Le Dr Mousa a surveillé les attitudes et les comportements au cours de la ligue de 10 semaines, ainsi que six mois après la fin de la ligue. Elle a constaté que les chrétiens avec des coéquipiers musulmans avaient des attitudes plus ouvertes et plus confiantes envers leurs camarades musulmans que ceux de toutes les équipes chrétiennes, bien que ces sentiments ne s'étendent pas à la communauté musulmane au sens large. 

"Les joueurs se sont réchauffés au fil du temps, les équipes ont commencé à se lier et de nouvelles amitiés ont émergé à la suite des ligues, ce qui a contribué à créer une nouvelle norme autour de l'acceptabilité des équipes interreligieuses", explique Mousa. « Il est également devenu clair que ces amitiés n'étaient pas nécessairement équipées pour surmonter le poids de l'expérience d'occupation et de déplacement de l'EI. Il était naturel pour les joueurs de se lier d'amitié avec leurs coéquipiers, et ces liens sont importants dans un cadre aussi fragile. Cependant, s'attendre à ce que ces liens guérissent les blessures psychologiques et sociales laissées par l'Etat islamique semblait être une trop grande demande en fin de compte », a-t-elle ajouté.

"Avec près de 80 millions de personnes déplacées dans le monde par la violence et les conflits, il y a un besoin croissant de preuves sur la façon de rétablir la confiance et la cohésion communautaire", a déclaré Sébastien Chaskel, Programme Paix et Relèvement Directeur d'Innovations for Poverty Action, l'organisation à but non lucratif de recherche et de politique, qui, avec J-PAL, a contribué à soutenir l'étude. "Cette étude indique un outil pratique pour combler les divisions entre les communautés qui restent trop souvent dans le sillage des conflits ethniques", a déclaré Chaskel. 

"Un défi avec de nombreuses études antérieures sur les contacts sociaux a été leur incapacité à mesurer les changements de comportements et d'attitudes en dehors d'un environnement de laboratoire - pour comprendre comment l'exposition à l'intervention se traduit par des actions dans le monde réel", a déclaré Aprille Knox, responsable des politiques de Crime, violence et conflit de J-PAL secteur. "L'étude de Mousa développe des mesures innovantes pour observer les changements de comportement et d'attitude à la fois sur et hors du terrain de football, ainsi que sur un horizon temporel à plus long terme que de nombreuses études précédentes ont pu observer, ajoutant des informations précieuses à notre compréhension de si et comment. le contact fonctionne dans les contextes post-conflit."
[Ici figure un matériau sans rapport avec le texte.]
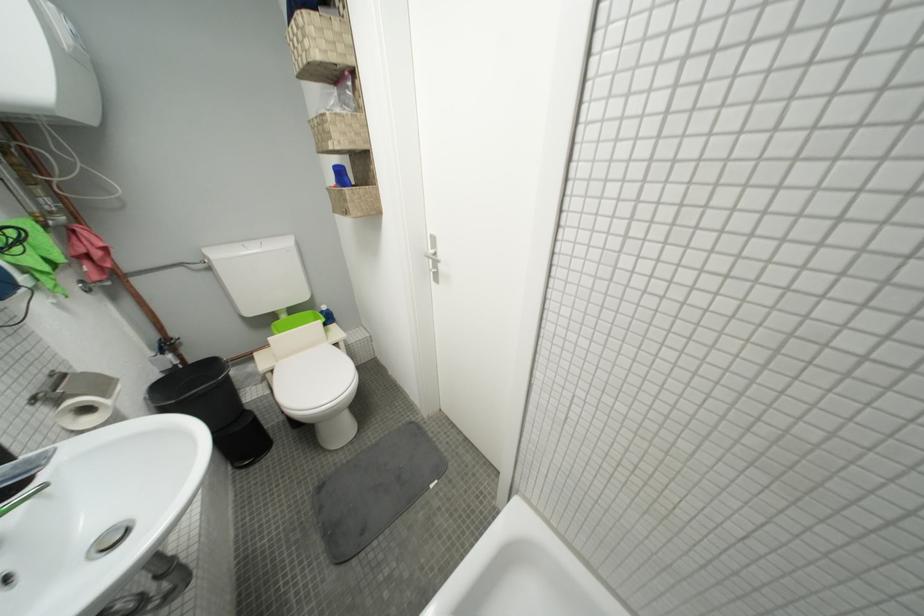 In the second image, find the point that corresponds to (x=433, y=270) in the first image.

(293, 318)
Mousa constate que les chrétiens qui ont joué dans des équipes avec des joueurs musulmans étaient 26 points de pourcentage plus susceptibles de voter pour un joueur musulman (pas dans leur équipe) pour recevoir un prix d'esprit sportif, 13 points de pourcentage plus susceptibles de s'inscrire dans une équipe mixte la saison prochaine, et 49 points de pourcentage plus susceptibles de s'entraîner avec des musulmans six mois après la fin de la ligue. Cependant, en ce qui concerne la tolérance envers les étrangers musulmans, les joueurs avec des coéquipiers musulmans n'étaient pas plus susceptibles d'assister à un événement social mixte ou de fréquenter un restaurant appartenant à un musulman trois à quatre mois après l'intervention. Et les croyances personnelles sur les questions saillantes – comme blâmer les musulmans pour la souffrance chrétienne – sont restées inchangées. Pris ensemble, ces résultats mettent en évidence le potentiel des organisations civiques qui transcendent les clivages sociaux pour reconstruire la confiance sociale après un conflit, du moins dans les relations essentielles à la coexistence quotidienne et à la construction communautaire. 

Des évaluations similaires sont actuellement mises en œuvre avec des ONG partenaires au Liban et en Colombie, examinant le rôle des contacts intergroupes entre les jeunes défavorisés libanais et syriens, ainsi qu'entre les migrants vénézuéliens et les Colombiens à Bogotá.